バトラー博士も,他の人と接触できるような活動を推奨しています。同博士は老人についてこう述べました。
「他の人を援助するような活動に携わるよう,老人たちを励ますことができる。さらに寄合に参加したり,体をよく動かしたり,友情を築き,保ったりすることも勧められる。
「人は身体的にも,人格的にも,人間関係の面でも良好な状態になければならない。人格的にとは,絶えず頭を働かせることであり,人間関係の面でとは,他の人との交友関係を維持することである」。
良い関係を保つ
他の人との良い関係を培い,それを維持するための秘訣は,他の人々に対して健全で積極的な見方を持つことです。その関係は,他の人と仲良くやってゆこうという気持ちがないと損なわれてしまいます。例えば,ある老人は,自分の意見を言いたがるだけで,人の意見を聞こうとはしません。

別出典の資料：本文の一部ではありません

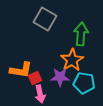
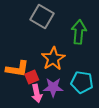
orange star: (72, 60) -> (53, 59), moved
purple star: (60, 77) -> (53, 87), moved

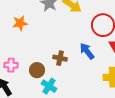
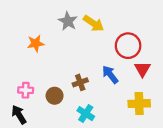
brown cross: (60, 58) -> (80, 82), turned -32
cyan cross: (49, 86) -> (86, 114), moved

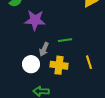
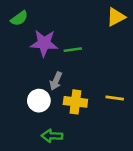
green line: (65, 40) -> (73, 50), moved
yellow line: (89, 62) -> (115, 98), turned -64

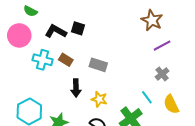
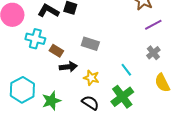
brown rectangle: (66, 60) -> (56, 51), moved
black arrow: (76, 88) -> (68, 67), turned -96
cyan line: (147, 97) -> (126, 70), moved

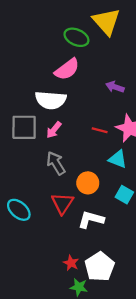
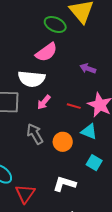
pink arrow: (54, 130) -> (44, 102), moved
orange circle: (88, 183) -> (63, 142), moved
red triangle: (62, 203) -> (25, 194), moved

これは,人が口にするその話の内容にかかわりなく,いつでも他の人に同調しなければならない,という意味ではありません。しかし,『死活』問題とは言えない問題も数多くありますから,異なった見解に目くじら立てることはありません。それが本当に重要な問題でない限り,不必要に我意を張ることのないようにしましょう。
老人が柔和な気質を示し,人の話に喜んで耳を傾けようとするのを見ると,人々は一層その老人に話をしたくなるものです。そのことについてあるお年寄りは次のように述べました。「自分が何でも知っているかのように振る舞うことをせず,異なった意見にいちいち反論しないでいるときには,若い人々との交わりから大きな喜びを得られることが分かりました。私はむしろ,物事に対する若い人々の考え方を尋ね,若い人が興味深く有用な考えを述べた場合にはほめるようにしました。そうすることによって,若い人々は私に深い関心を示すようになる場合が多く,幾度も私の意見を尋ねたり,私の以前の個人的な経験に興味を示したりしてくれることも分かりました」。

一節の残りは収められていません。